Newspapers don't care about printing the truth

They care about printing a story:
Every November, the FBI releases its hate-crime statistics for the previous year. They've been doing this every year for a long time. When they do so, various news organizations grab the data and write a quick story around it.

By "story" I mean a story. Raw numbers don't interest people, so the writer instead has to wrap it in a narrative that does interest people. That's what the writer has done in the above story, leading with the fact that hate crimes have increased.

But is this increase meaningful? What do the numbers actually say?
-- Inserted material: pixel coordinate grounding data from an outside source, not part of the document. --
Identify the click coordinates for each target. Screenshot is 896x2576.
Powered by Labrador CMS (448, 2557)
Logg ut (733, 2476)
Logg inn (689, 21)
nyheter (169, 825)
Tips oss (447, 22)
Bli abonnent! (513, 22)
To answer this, I went to the FBI's website, the source of this data, and grabbed the numbers for the last 20 years, and graphed them in Excel, producing the following graph:

As you can see, there is no significant rise in hate-crimes. Indeed, the latest numbers are about 20% below the average for the last two decades, despite a tiny increase in the last couple years. Statistically/scientifically, there is no change, but you'll never read that in a news article, because it's boring and readers won't pay attention. You'll only get a "news story" that weaves a narrative that interests the reader.
In this case, the narrative was "Hate crimes increase".
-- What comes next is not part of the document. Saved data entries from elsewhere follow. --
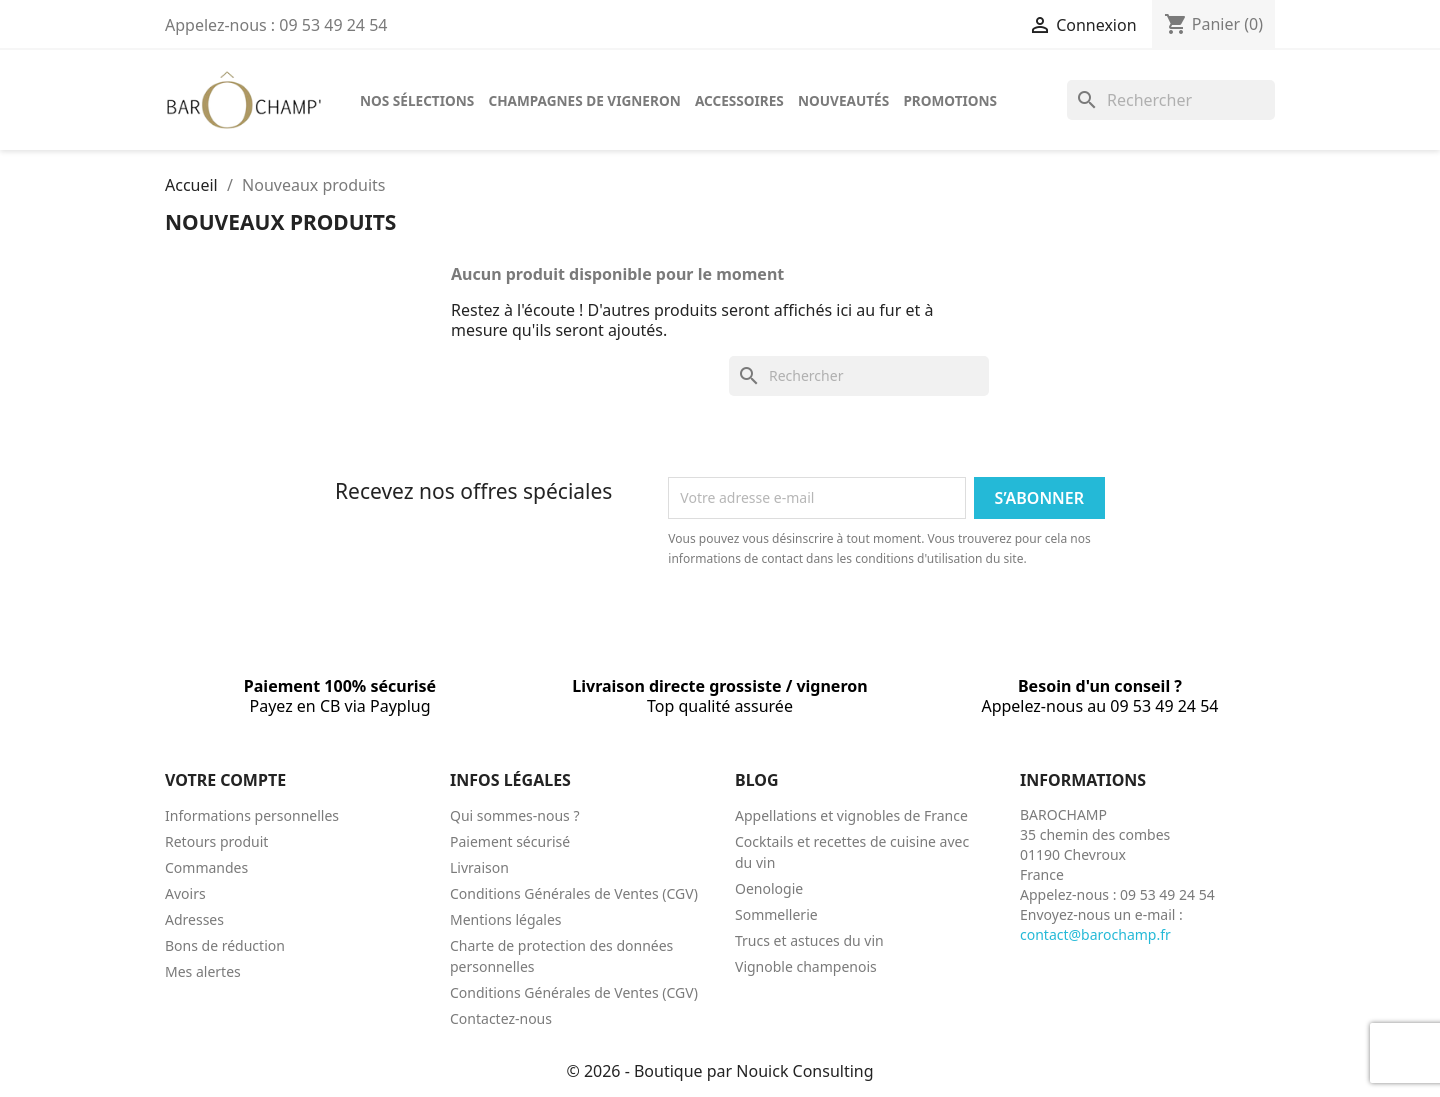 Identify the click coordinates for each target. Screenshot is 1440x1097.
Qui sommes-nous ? (515, 815)
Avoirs (185, 893)
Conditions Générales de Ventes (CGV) (574, 893)
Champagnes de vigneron (584, 100)
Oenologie (769, 888)
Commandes (206, 867)
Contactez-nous (501, 1018)
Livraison (479, 867)
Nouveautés (843, 100)
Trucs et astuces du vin (809, 940)
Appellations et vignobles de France (851, 815)
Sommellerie (776, 914)
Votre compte (225, 780)
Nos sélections (417, 100)
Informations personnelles (252, 815)
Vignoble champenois (806, 966)
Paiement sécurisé (510, 841)
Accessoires (739, 100)
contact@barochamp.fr (1095, 934)
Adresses (194, 919)
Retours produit (216, 841)
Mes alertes (203, 971)
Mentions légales (506, 919)
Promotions (950, 100)
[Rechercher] (1171, 100)
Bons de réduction (225, 945) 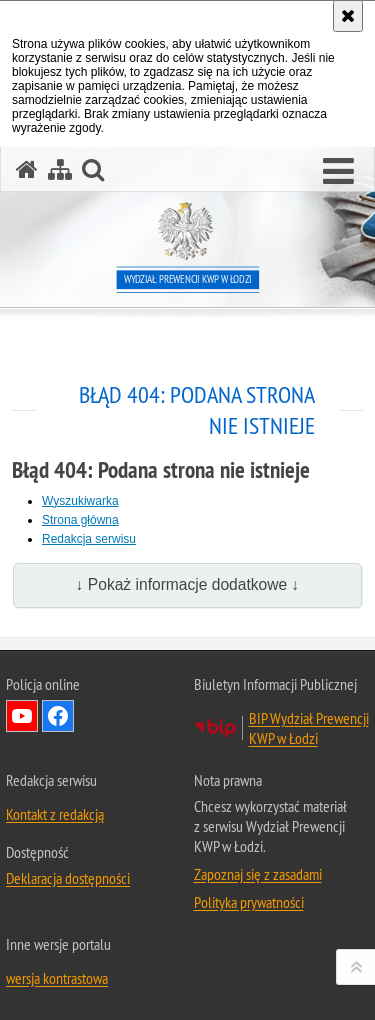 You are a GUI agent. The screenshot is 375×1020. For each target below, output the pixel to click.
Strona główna (80, 520)
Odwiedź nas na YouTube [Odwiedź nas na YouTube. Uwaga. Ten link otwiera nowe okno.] (22, 716)
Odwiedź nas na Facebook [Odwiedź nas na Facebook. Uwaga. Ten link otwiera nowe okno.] (58, 716)
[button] (338, 172)
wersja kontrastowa (57, 978)
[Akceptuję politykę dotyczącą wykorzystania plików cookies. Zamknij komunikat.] (348, 16)
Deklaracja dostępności (68, 878)
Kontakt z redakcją (55, 814)
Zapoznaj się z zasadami (258, 874)
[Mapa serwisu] (60, 169)
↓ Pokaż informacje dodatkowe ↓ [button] (188, 584)
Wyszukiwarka (80, 501)
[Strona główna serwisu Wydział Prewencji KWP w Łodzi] (27, 169)
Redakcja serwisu (89, 539)
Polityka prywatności (249, 902)
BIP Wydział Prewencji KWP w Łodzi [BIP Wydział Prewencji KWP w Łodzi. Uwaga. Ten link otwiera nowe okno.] (309, 728)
Really, the only thing to add to this analysis is that certain narratives are more pleasing to the progressives that populate the News Room than others.  Those pleasing narratives will get pushed to the front page, while less pleasing narratives will get "fact checked" to death.

As Mark Twain said, if you don't read the newspaper you're uninformed.  If you do read the newspaper you're misinformed.

1 comment:

Anonymous said...

I am not a statistician, so the question that comes to mind for me, is what would constitute a statistically significant change in the number of hate crimes?
Does the ~0.0179% increase from 2015-16 meet this threshold? My intuition says it likely does not, but I am loath to present that alone as a viable argument.

Obviously, any number > 0 is undesirable (nevermind an increase of 271), but as with all things, you need to be able to appropriately weigh the risk (and changing risk) of an occurrence before you can take a rational course of action to address it.